— Наша беда в том, что мы сразу затронули слишком многих. И в первую голову — геологов. А это дремучий народ. Все у них построено на интуиции, на всякого рода «я чувствую» или «такого просто не может быть». От гуманитариев они напрочь оторвались, а к естественникам так и не пришли. Физика, химия и тем более математика для них — темный лес. Вы всегда говорите с ними на разных языках. Вы им даете формулу, обобщенное выражение, а они вдруг вспоминают какой-нибудь случай в Хибинах или на Мангышлаке и требуют немедленного и исчерпывающего объяснения. Им невдомек, что явление всегда шире закона и так называемые исключения лишь подтверждают правило. Но даже если вы, поднатужившись, поскольку никогда не бывали на том же Мангышлаке и вообще в глаза не видали геологической карты, все же найдете решение, притом точное, математическое, вам не поверят. «Не может быть, потому что не может быть никогда». Короче говоря, попала наша заявка к геологам, и пошло-поехало! Три года бесконечных комиссий, рецензий, отзывов… Заключения экспертов, надо сказать, были самые благоприятные. Но академику Хвостову вдруг не понравилось. Он выступил против, хотя ни черта не понял и вообще двух слов не сумел сказать связно. Отделение пошло на поводу, а дальше началась борьба за честь мундира. Теперь уже никто не давал себе труда вникнуть в существо нашего открытия. Хвостов боролся за свою репутацию, Буйнов спасал Хвостова, Фоменко — совсем того не желая, мы зачеркнули плоды многолетних трудов возглавляемого им института — вообще готов был стоять насмерть. Тут в ход пошли приемы совершенно недозволенные. И хотя, как вы сказали, научная уголовщина не подпадает под кодекс, уголовщиной она быть не перестает. По нас ударили из всех орудий. Инспирированные заключения институтов и министерств, подметные письма, угрозы, давления. Мне завернули принятую к защите диссертацию, Ковского не представили к званию профессора… Пришлось ему снять свою кандидатуру. А ведь это была чистая формальность. Мы не учебный институт, где профессорство что-то такое значит.
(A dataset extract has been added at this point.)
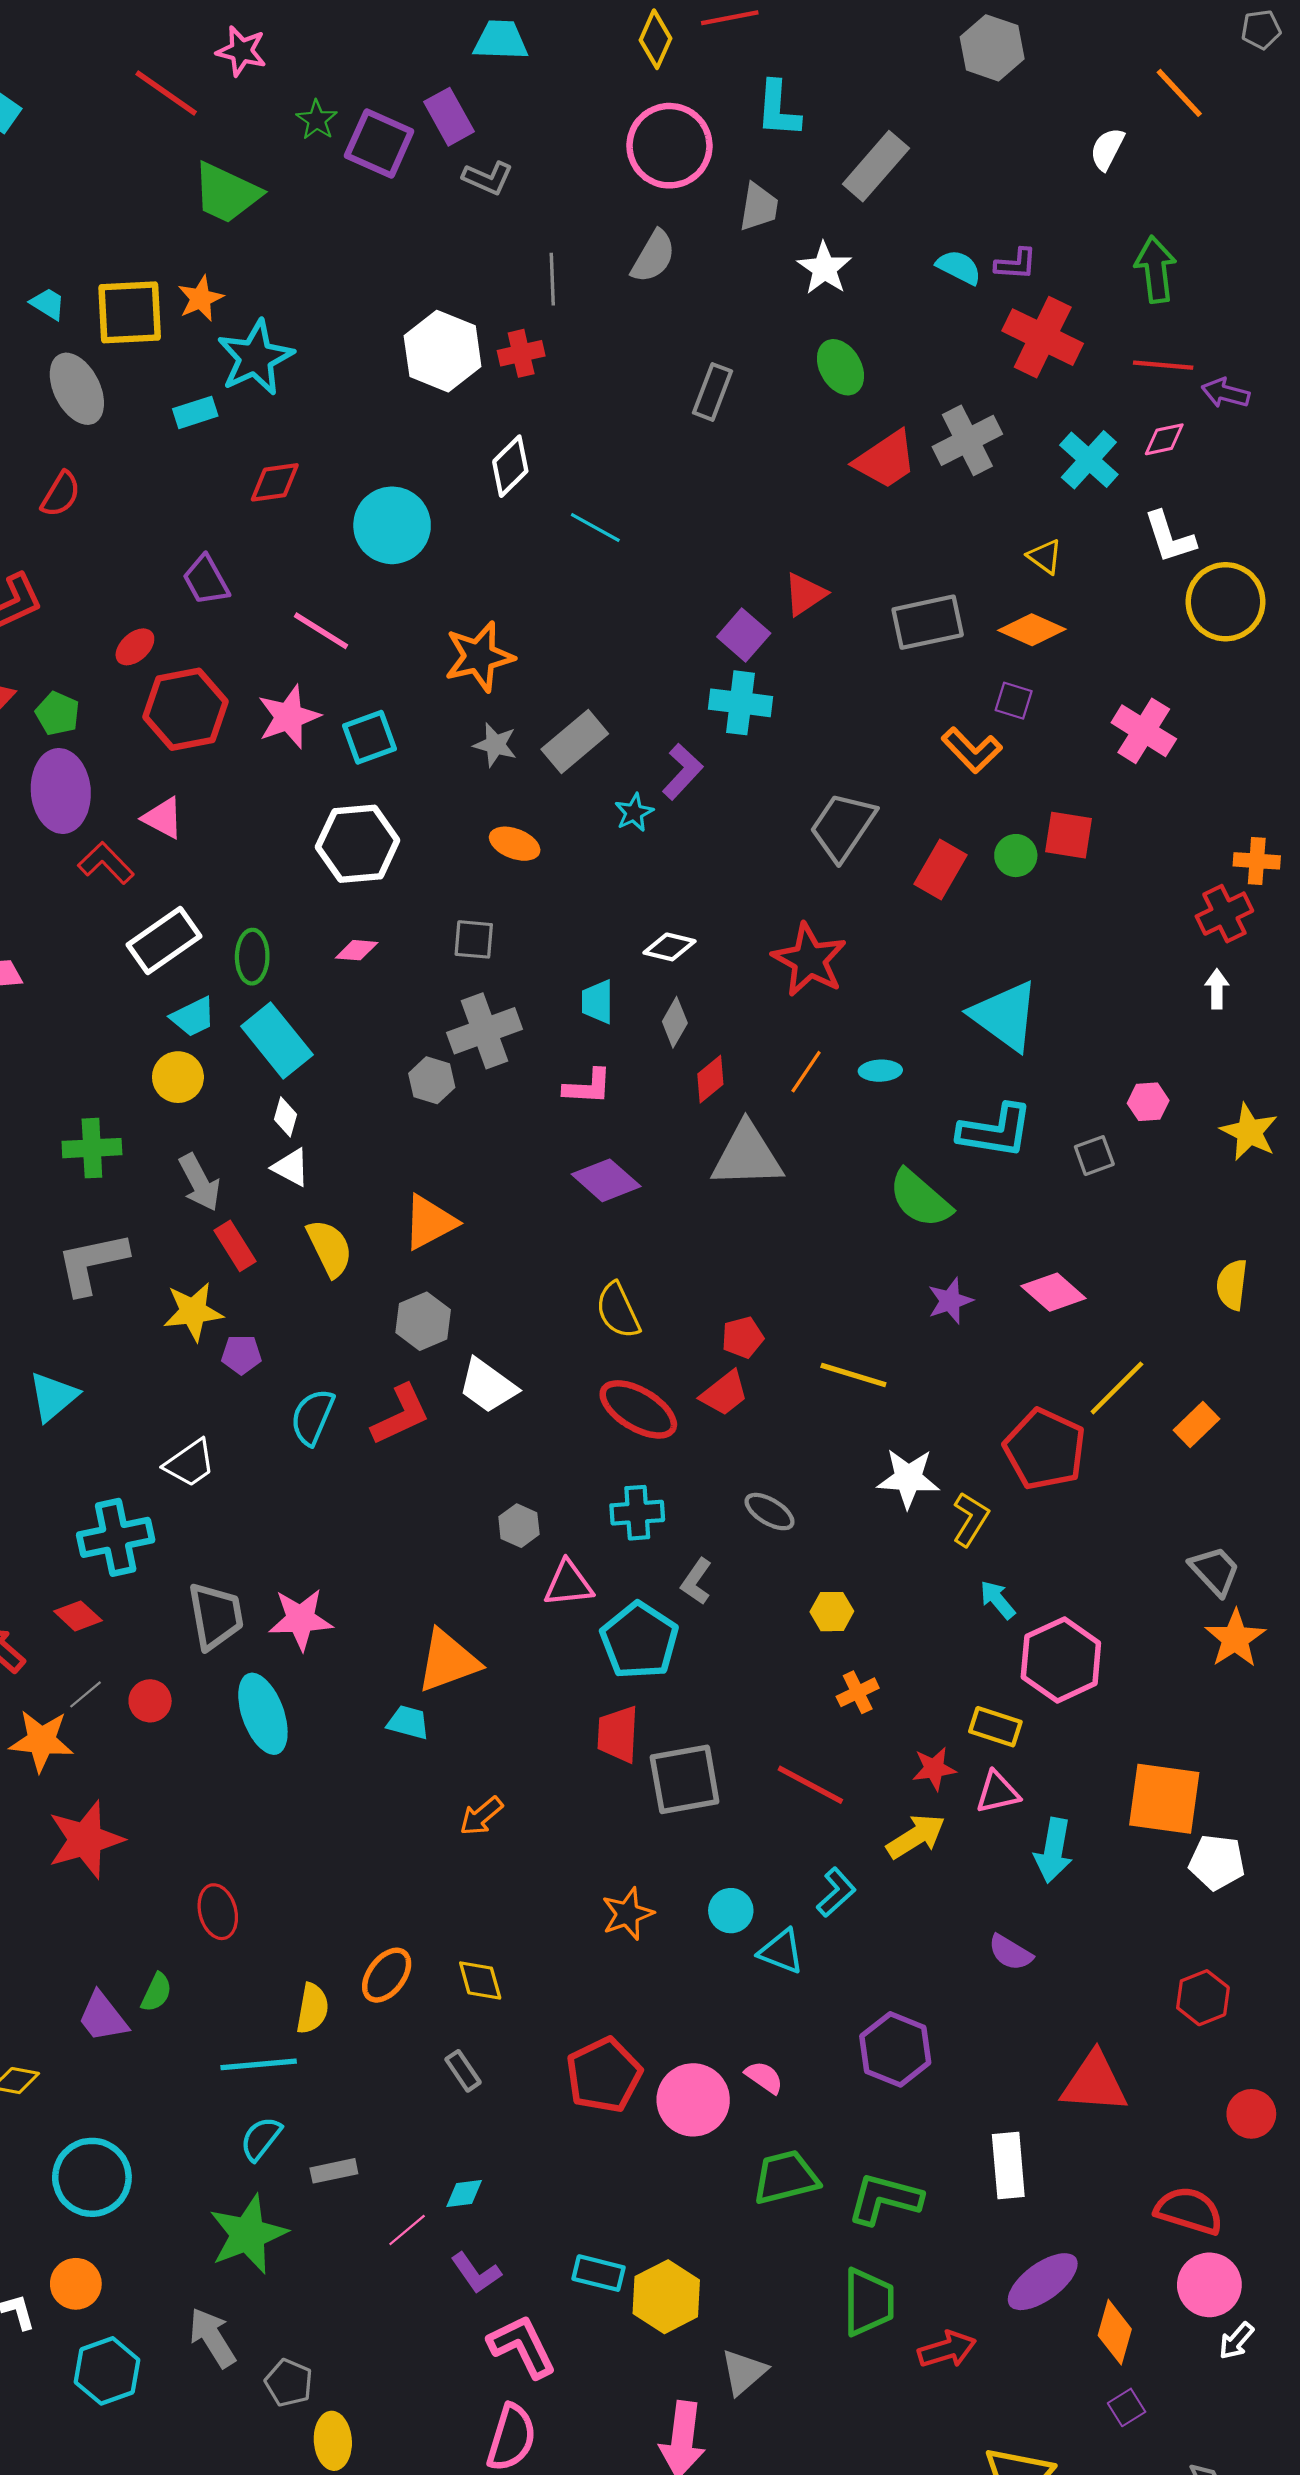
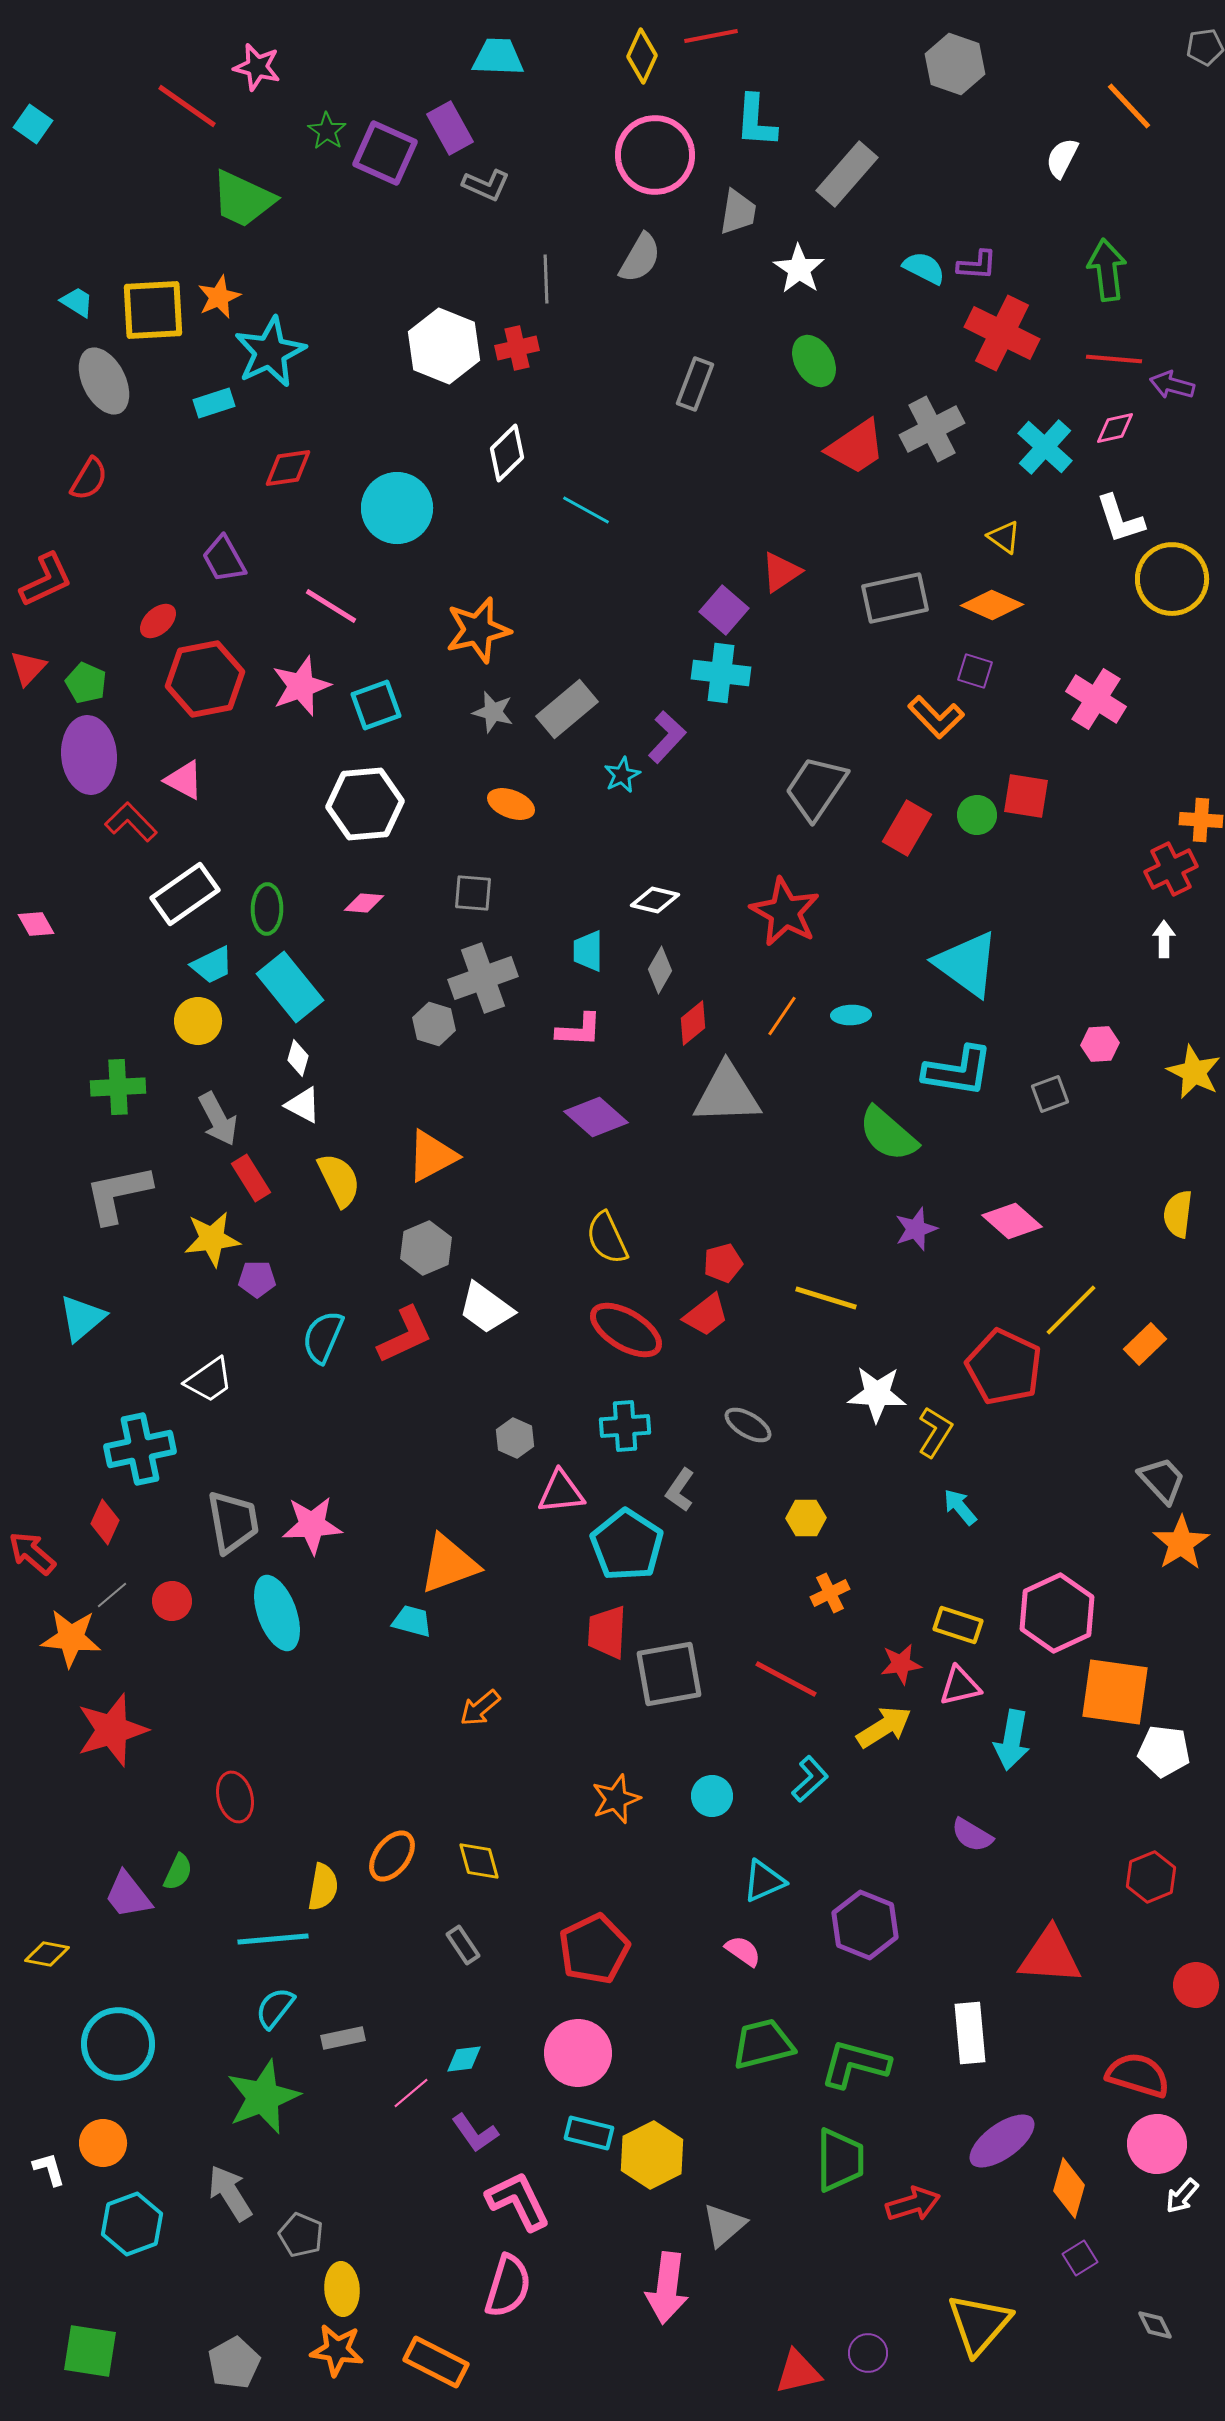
red diamond: (78, 1616) -> (105, 1522), turned 72
pink hexagon: (1061, 1660) -> (1057, 1613), moved
cyan triangle: (781, 1951) -> (764, 1881), moved, turned -45
pink circle: (693, 2100) -> (578, 2053), moved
— Почему же и свои пошли против вас?
— Сложный вопрос. Кроме чисто личной неприязни одних и ревности других, свою роль сыграли и объективные факторы. Фома Андреевич хочет выйти в академики, Хамиотиш работал с Хвостовым, Дузе работает на полставки у Фоменко, Ягель получил по шапке от министра и спешит заручиться поддержкой Фомы Андреевича. В общем, круг замыкается.
— Ив каком состоянии сейчас пребывает дело?
— Невесомость, знаете ли, как на космической орбите: ни туда ни сюда.
— Разве так возможно?
— Думаете, они дураки? О, вы их не знаете! Буйнов отнюдь не отверг нашу работу. Лишь отметил, что в представленном виде она еще не может считаться законченным открытием, а в заключение нас похвалил и порекомендовал продолжать исследования. Правда, когда год спустя мы попытались показать новые данные, это оказалось невозможным. Больно было смотреть на Ковского. Он побледнел и не знал, куда девать руки. Потом у него случился сердечный приступ… А ведь мы не мальчишки, не жалкие просители. Единственное, чего мы желали, — это закрепить за страной приоритет на открытие. С того дня мы медленно, но верно катились вниз. Право на существование нам приходится отстаивать с боем. А вы еще спрашиваете, кто был заинтересован в устранении Ковского!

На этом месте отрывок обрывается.